Tra le tante vite che l’autore narra vi è quella di Angela, una donna che viaggia da e per il Sud America per procurarsi dei veleni che consentano ai malati irreversibili di porre fine alla loro non vita. Questo è il mestiere di Angela esattamente come è quello di Irene, la protagonista di Miele, primo lungometraggio che vede l’attrice Valeria Golino dietro la macchina da presa.
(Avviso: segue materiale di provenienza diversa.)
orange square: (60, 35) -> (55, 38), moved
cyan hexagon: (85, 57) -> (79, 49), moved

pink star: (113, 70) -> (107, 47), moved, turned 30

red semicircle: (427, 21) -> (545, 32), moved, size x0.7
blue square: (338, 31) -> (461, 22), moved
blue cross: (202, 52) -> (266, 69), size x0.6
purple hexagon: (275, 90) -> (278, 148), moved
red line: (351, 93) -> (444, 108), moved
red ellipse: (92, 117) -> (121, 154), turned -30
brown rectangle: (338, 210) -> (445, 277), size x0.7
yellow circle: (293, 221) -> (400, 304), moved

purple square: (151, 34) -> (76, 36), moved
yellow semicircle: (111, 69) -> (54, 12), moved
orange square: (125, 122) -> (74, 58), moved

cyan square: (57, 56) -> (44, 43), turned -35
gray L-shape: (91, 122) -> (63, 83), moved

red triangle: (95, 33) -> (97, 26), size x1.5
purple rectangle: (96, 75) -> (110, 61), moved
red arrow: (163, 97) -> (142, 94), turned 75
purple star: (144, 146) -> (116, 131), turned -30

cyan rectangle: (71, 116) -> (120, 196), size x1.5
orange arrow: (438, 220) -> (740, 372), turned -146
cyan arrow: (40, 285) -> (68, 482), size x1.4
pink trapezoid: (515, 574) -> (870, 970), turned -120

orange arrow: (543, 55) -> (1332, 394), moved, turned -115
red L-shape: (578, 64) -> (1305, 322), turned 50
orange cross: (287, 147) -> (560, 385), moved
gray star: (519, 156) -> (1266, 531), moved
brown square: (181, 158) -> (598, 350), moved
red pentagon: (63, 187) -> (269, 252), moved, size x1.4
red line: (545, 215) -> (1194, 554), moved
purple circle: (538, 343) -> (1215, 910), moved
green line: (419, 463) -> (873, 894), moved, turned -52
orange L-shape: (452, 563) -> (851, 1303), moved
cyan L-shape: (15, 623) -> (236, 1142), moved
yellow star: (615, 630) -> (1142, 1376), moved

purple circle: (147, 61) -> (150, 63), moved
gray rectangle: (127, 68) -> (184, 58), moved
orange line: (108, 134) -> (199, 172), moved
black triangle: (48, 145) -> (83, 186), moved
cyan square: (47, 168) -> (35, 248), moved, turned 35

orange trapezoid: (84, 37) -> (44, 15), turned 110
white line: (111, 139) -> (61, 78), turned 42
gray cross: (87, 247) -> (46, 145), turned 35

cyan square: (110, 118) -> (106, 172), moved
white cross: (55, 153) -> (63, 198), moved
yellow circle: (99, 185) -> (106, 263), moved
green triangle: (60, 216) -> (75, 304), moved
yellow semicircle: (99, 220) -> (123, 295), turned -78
Al di là dei nomi delle protagoniste la storia tratta dal romanzo di Covacich e il film di Valeria Golino hanno moltissimo in comune: innanzi tutto in entrambe le versioni la musica è fondamentale, infatti i clienti di Irene e di Angela possono scegliere con quale musica essere accompagnati verso l’ignoto del non ritorno. Il secondo punto in comune tra le narrazioni è quello di avere una visione del tutto oggettivo.
Covacich con la sua letteratura e Valeria Golino con un’abilità registica stupefacente non danno giudizi sul racconto, seppur forte, si limitano a narrarlo e a dare allo spettatore o lettore la libertà di giudicare.
Il film, come il libro, pongono angoscianti interrogativi al lettore/spettatore ma non danno risposte e neanche le suggeriscono ma raccontano semplicemente la vita di una donna che a scopo di lucro aiuta chi vuole a morire clandestinamente.
La morte viene descritta in maniera naturale, cinica, e il far morire diviene un mestiere con tanto di catalogo su come poter affrontare la fine. Senza troppi virtuosismi né narrativi né di regia il toccante, e fin troppo discusso, tema dell’eutanasia risulta alla fine funzionale al racconto di storie di vita e d’amore.
Miele è la dimostrazione che con i giusti occhi e la giusta modestia è possibile trasporre un libro creando un film che tocca, seppur con mezzi diversi, gli stessi punti dell’anima senza sbaturare o offendere l’opera da cui è nato.